==== RECORDS FOR THE TASK ====

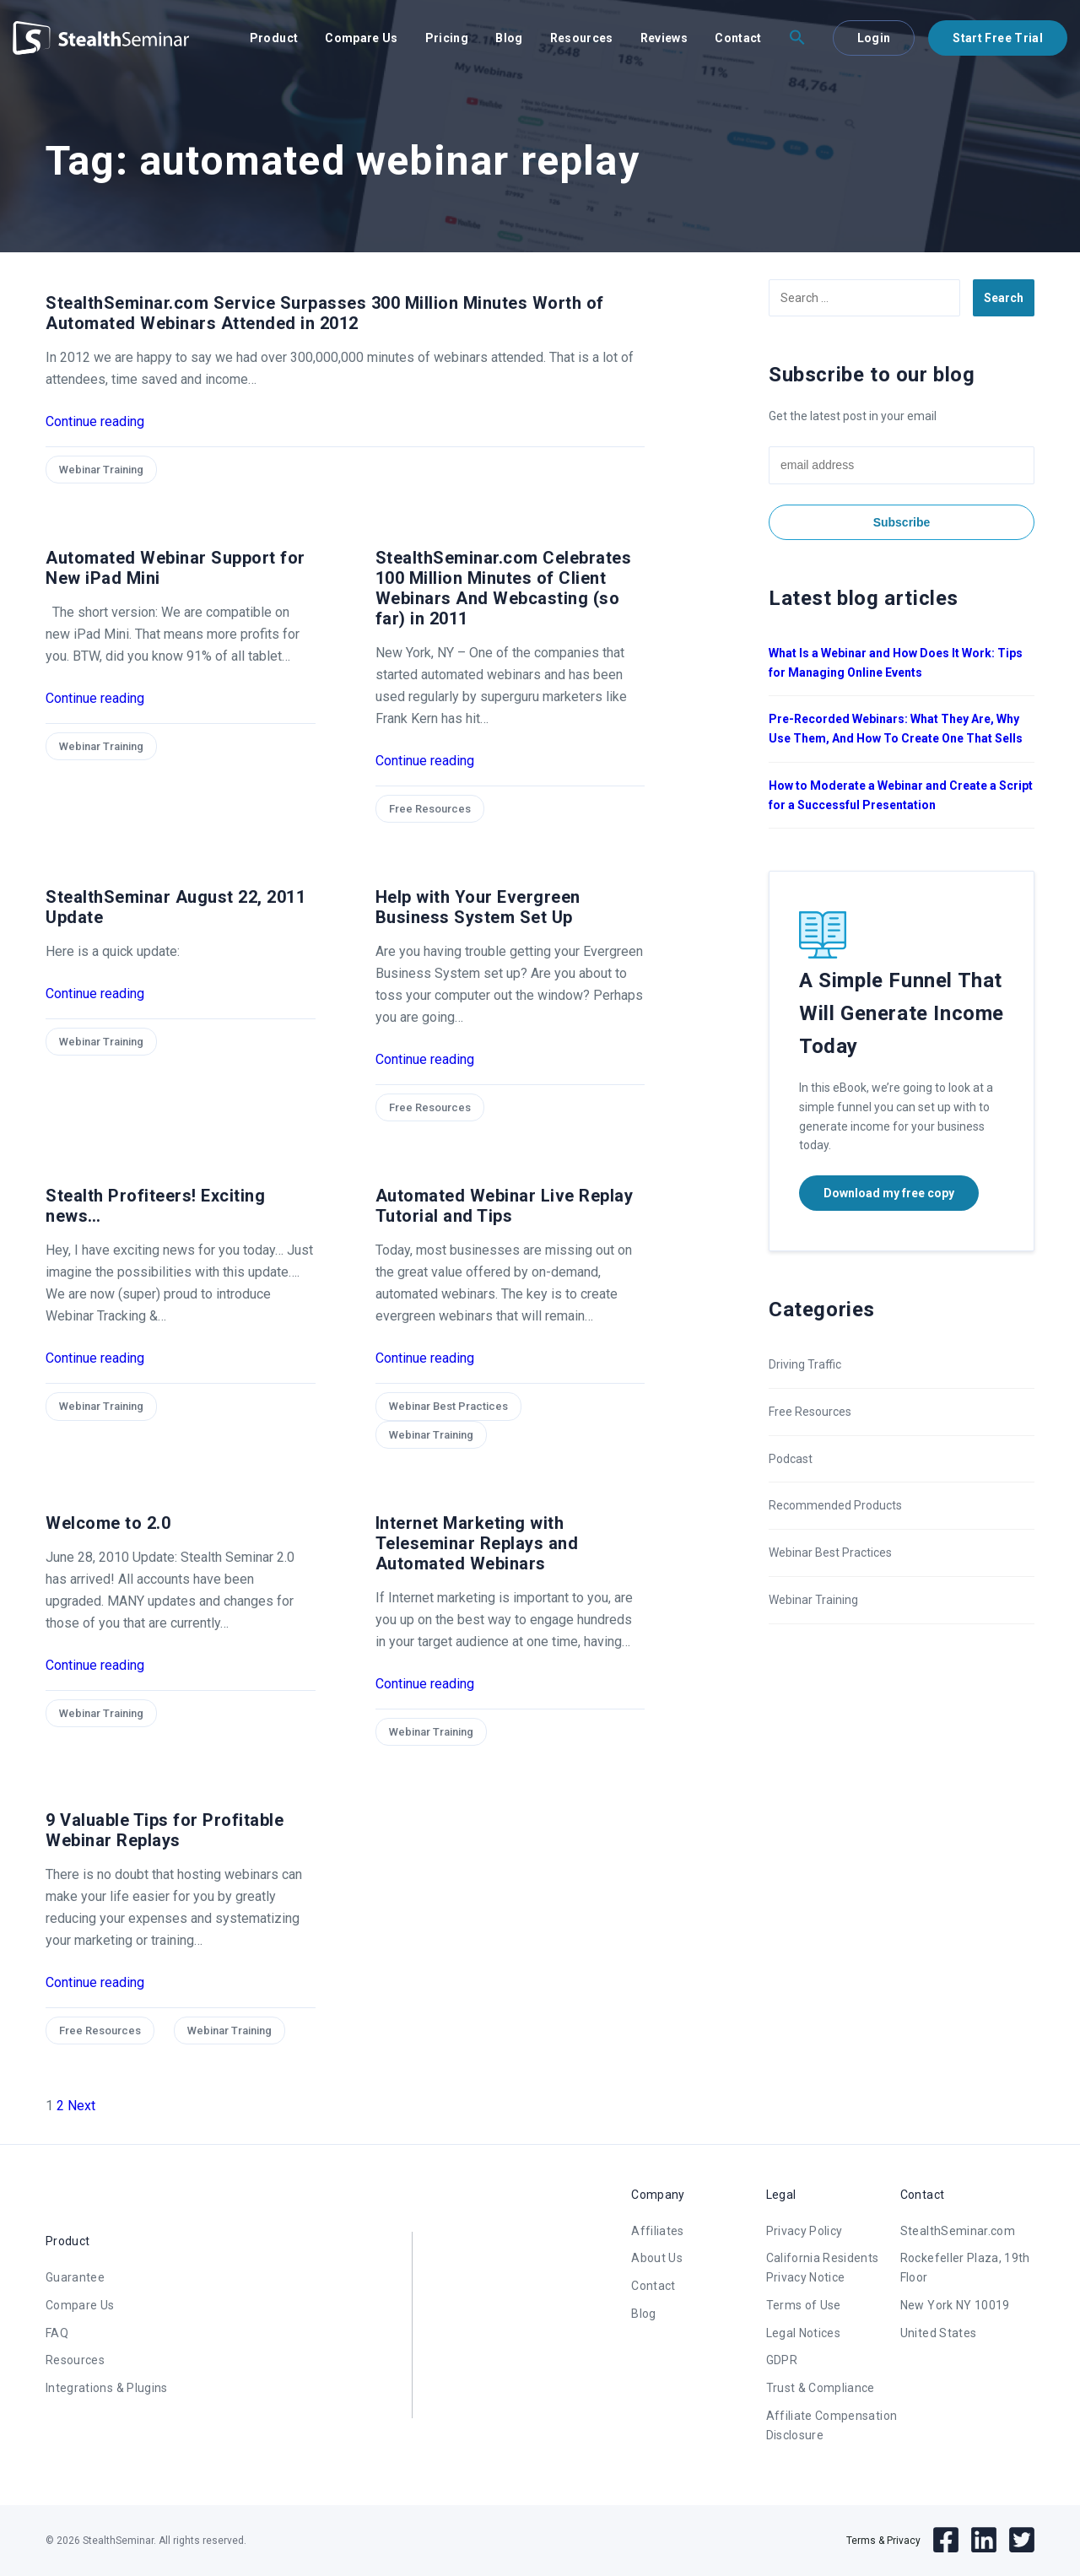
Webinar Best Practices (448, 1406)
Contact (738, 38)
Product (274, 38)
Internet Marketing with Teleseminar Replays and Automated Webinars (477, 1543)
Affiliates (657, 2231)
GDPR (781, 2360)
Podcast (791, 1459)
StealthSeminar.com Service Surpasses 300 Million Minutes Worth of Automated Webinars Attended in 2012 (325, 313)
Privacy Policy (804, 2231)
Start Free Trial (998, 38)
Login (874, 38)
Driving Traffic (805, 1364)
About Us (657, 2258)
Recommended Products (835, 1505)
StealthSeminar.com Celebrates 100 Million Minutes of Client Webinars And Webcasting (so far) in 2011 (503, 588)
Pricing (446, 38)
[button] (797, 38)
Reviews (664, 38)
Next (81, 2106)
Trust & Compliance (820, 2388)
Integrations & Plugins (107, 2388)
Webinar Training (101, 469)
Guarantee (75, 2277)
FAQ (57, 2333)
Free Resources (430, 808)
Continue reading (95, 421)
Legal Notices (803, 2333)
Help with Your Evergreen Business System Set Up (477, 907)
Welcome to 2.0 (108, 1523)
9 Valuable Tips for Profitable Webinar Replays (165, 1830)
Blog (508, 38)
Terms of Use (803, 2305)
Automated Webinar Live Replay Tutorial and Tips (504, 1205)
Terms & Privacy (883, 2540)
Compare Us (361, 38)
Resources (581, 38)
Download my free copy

====

WORK INSTRUCTION: Every entry belongs in the answer exactly as written, but no picture does.

REPLY:
Webinar Best Practices (448, 1406)
Contact (738, 38)
Product (274, 38)
Internet Marketing with Teleseminar Replays and Automated Webinars (477, 1543)
Affiliates (657, 2231)
GDPR (781, 2360)
Podcast (791, 1459)
StealthSeminar.com Service Surpasses 300 Million Minutes Worth of Automated Webinars Attended in 2012 (325, 313)
Privacy Policy (804, 2231)
Start Free Trial (998, 38)
Login (874, 38)
Driving Traffic (805, 1364)
About Us (657, 2258)
Recommended Products (835, 1505)
StealthSeminar.com Celebrates 100 Million Minutes of Client Webinars And Webcasting (so far) in 2011 (503, 588)
Pricing (446, 38)
[button] (797, 38)
Reviews (664, 38)
Next (81, 2106)
Trust & Compliance (820, 2388)
Integrations & Plugins (107, 2388)
Webinar Training (101, 469)
Guarantee (75, 2277)
FAQ (57, 2333)
Free Resources (430, 808)
Continue reading (95, 421)
Legal Notices (803, 2333)
Help with Your Evergreen Business System Set Up (477, 907)
Welcome to 2.0 (108, 1523)
9 Valuable Tips for Profitable Webinar Replays (165, 1830)
Blog (508, 38)
Terms of Use (803, 2305)
Automated Webinar Live Replay Tutorial and Tips (504, 1205)
Terms & Privacy (883, 2540)
Compare Us (361, 38)
Resources (581, 38)
Download my free copy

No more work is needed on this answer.